Because the jury found that the 58 Supplier‘s Certificates were false claims, it necessarily found that the Indimi commissions were not “regular.” Sufficient evidence was introduced to support the jury‘s finding.
The strongest evidence that the commissions paid to Indimi were not regular was the sheer amount of money paid to Indimi. Between 1992 and 1994, the commissions paid to Indimi dwarfed those paid to other MWI agents. Def.‘s Ex. 500 ($26,070,181 was paid in 8 commissions to Indimi; $1,744,537 was paid in 48 commissions to all other agents). Between 1980 and 1995, MWI paid $51,986,394 in 23 commissions to Indimi. Id. The other 130 commissions to MWI‘s other sales agents add up to approximately $3.6 million dollars combined. Id.
Of the largest 21 commissions paid between 1980 and 1995, Indimi received 19 of them. Id. His largest commission, in April of 1985, was $12,750,149 (almost four times as much as MWI paid all other sales agents over 15 years). Id.
MWI argues that the total dollar amount of the commissions is misleading. Renewed Mot. at 21. However, in addition to the high dollar amount Indimi received, the percentage of the total sales that he received in commissions was far higher than the percentages given to other MWI sales agents. Eighteen of the 153 commissions MWI paid between 1980 and 1995 were above 30% of the sales price, and 15 of those went to Indimi. Def.‘s Ex. 500.
MWI emphasizes that three other commission percentages were higher than 30% of the sales price, Renewed Mot. at 11, but those commissions were comparatively small. Def.‘s Ex. 500 (commissions of $26,624 (Feb. 2, 1990), $23,387 (July 22, 1980), and $16,839 (August 13, 1982)). Importantly, as Rita Rodriguez testified, commission percentages often have to be high
In addition, the average percentage of sales price paid to MWI sales agents in commissions between 1992 and 1994 was approximately 10%, but Indimi‘s average percentage of sales price was 33.9%. Def.‘s Ex. 500. Similarly, the average percentage of sales price paid to MWI sales agents between 1980 and 1995 was 14.68%, but Indimi‘s average percentage of sales price was 33.71%. Id.
Thus, the evidence supports the jury‘s finding that the commissions were “irregular” because the Indimi commissions were generally much higher than the commissions paid to MWI‘s other agents, both in total amount and in percentage of sales price.
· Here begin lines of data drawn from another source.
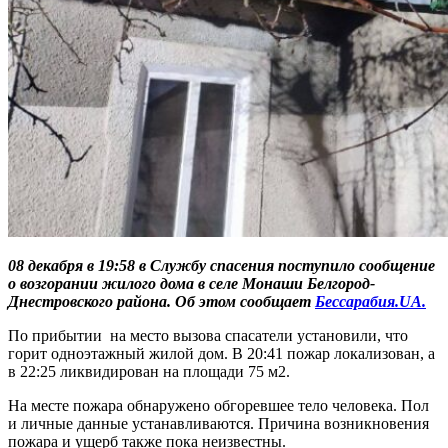
08 декабря в 19:58 в Службу спасения поступило сообщение
о возгорании жилого дома в селе Монаши Белгород-
Днестровского района. Об этом сообщает
Бессарабия.UA.
По прибытии на место вызова спасатели установили, что
горит одноэтажный жилой дом. В 20:41 пожар локализован, а
в 22:25 ликвидирован на площади 75 м2.
На месте пожара обнаружено обгоревшее тело человека. Пол
и личные данные устанавливаются. Причина возникновения
пожара и ущерб также пока неизвестны.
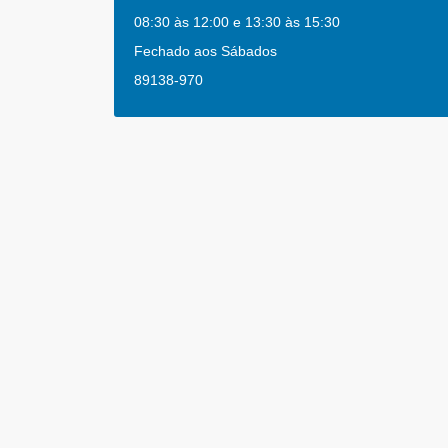
08:30 às 12:00 e 13:30 às 15:30
Fechado aos Sábados
89138-970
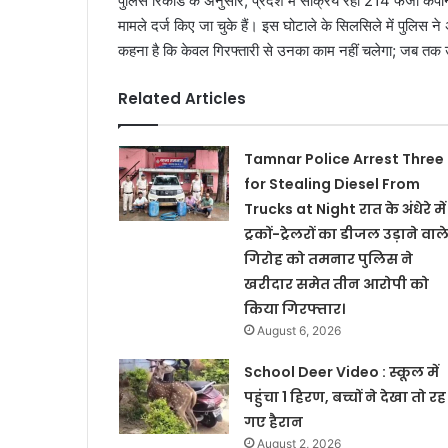
पुलिस रिकॉर्ड के अनुसार, प्रदेश में सक्रिय रही 214 फर्ज
मामले दर्ज किए जा चुके हैं। इस घोटाले के सिलसिले में पुलिस न
कहना है कि केवल गिरफ्तारी से उनका काम नहीं चलेगा; जब तक 
Related Articles
Tamnar Police Arrest Three
for Stealing Diesel From
Trucks at Night रात के अंधेरे में
ट्रकों-ट्रेलरों का डीजल उड़ाने वाल
गिरोह को तमनार पुलिस ने
खरीदार समेत तीन आरोपी को
किया गिरफ्तार।
August 6, 2026
School Deer Video : स्कूल में
पहुंचा 1 हिरण, बच्चों ने देखा तो रह
गए हैरान
August 2, 2026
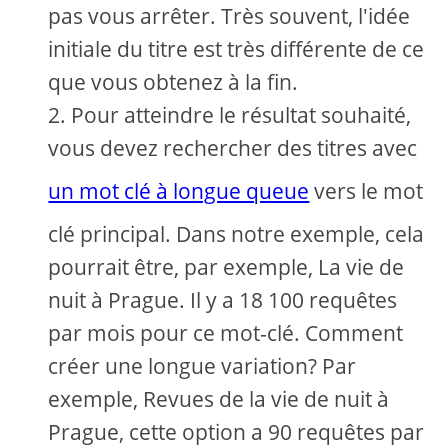
pas vous arrêter. Très souvent, l'idée
initiale du titre est très différente de ce
que vous obtenez à la fin.
Pour atteindre le résultat souhaité,
vous devez rechercher des titres avec
un mot clé à longue queue
vers le mot
clé principal. Dans notre exemple, cela
pourrait être, par exemple, La vie de
nuit à Prague. Il y a 18 100 requêtes
par mois pour ce mot-clé. Comment
créer une longue variation? Par
exemple, Revues de la vie de nuit à
Prague, cette option a 90 requêtes par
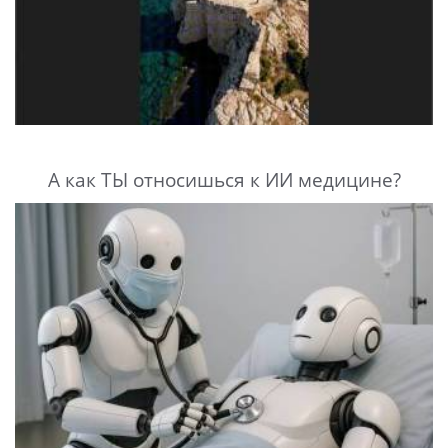
А как ТЫ относишься к ИИ медицине?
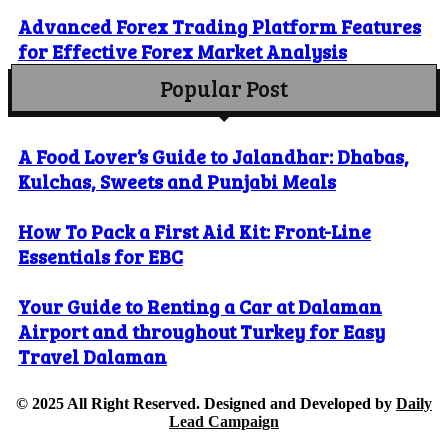
Advanced Forex Trading Platform Features
for Effective Forex Market Analysis
Popular Post
A Food Lover’s Guide to Jalandhar: Dhabas,
Kulchas, Sweets and Punjabi Meals
How To Pack a First Aid Kit: Front-Line
Essentials for EBC
Your Guide to Renting a Car at Dalaman
Airport and throughout Turkey for Easy
Travel Dalaman
© 2025 All Right Reserved. Designed and Developed by
Daily
Lead Campaign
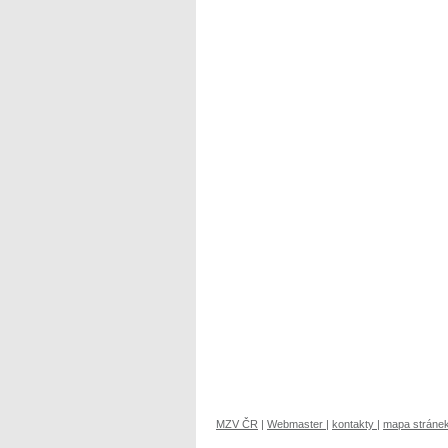
MZV ČR
|
Webmaster
|
kontakty
|
mapa stráne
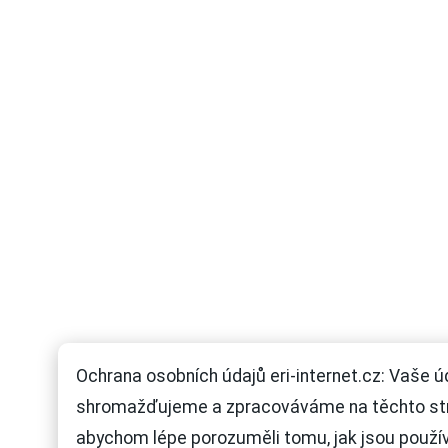
Ochrana osobních údajů eri-internet.cz: Vaše ú
shromažďujeme a zpracováváme na těchto st
abychom lépe porozuměli tomu, jak jsou použí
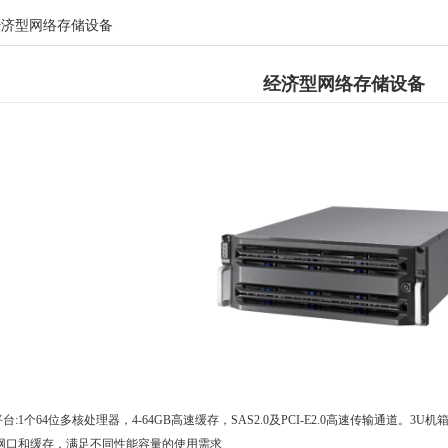
经济型网络存储设备
经济型网络存储设备
台:1个64位多核处理器，4-64GB高速缓存，SAS2.0及PCI-E2.0高速传输通道。
网口和缓存，满足不同性能容量的使用需求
Moreover, the evidence that Indimi was paid commission percentages between 26% to 37% was particularly significant because multiple Ex-Im employees testified that they expected commissions to be “in the lower than 5 to around 10 percent area.” Hess Dep. 60:18-22, Sept. 22, 2004;6 see also Test. of Rita Rodriguez, Trial Tr. Nov. 14, 2013, A.M. Session at 75:15-16, 76:14-19 (testifying that 5% was standard, and that anything over 8% or 10% would be unlikely to be approved). This statement correlates with the testimony given by MWI employee Juan Ponce that Ex-Im expected its commissions to be no more than 5%. Test. of Juan Ponce, Trial Tr. Nov. 13, 2013, A.M. Session at 22:1-10.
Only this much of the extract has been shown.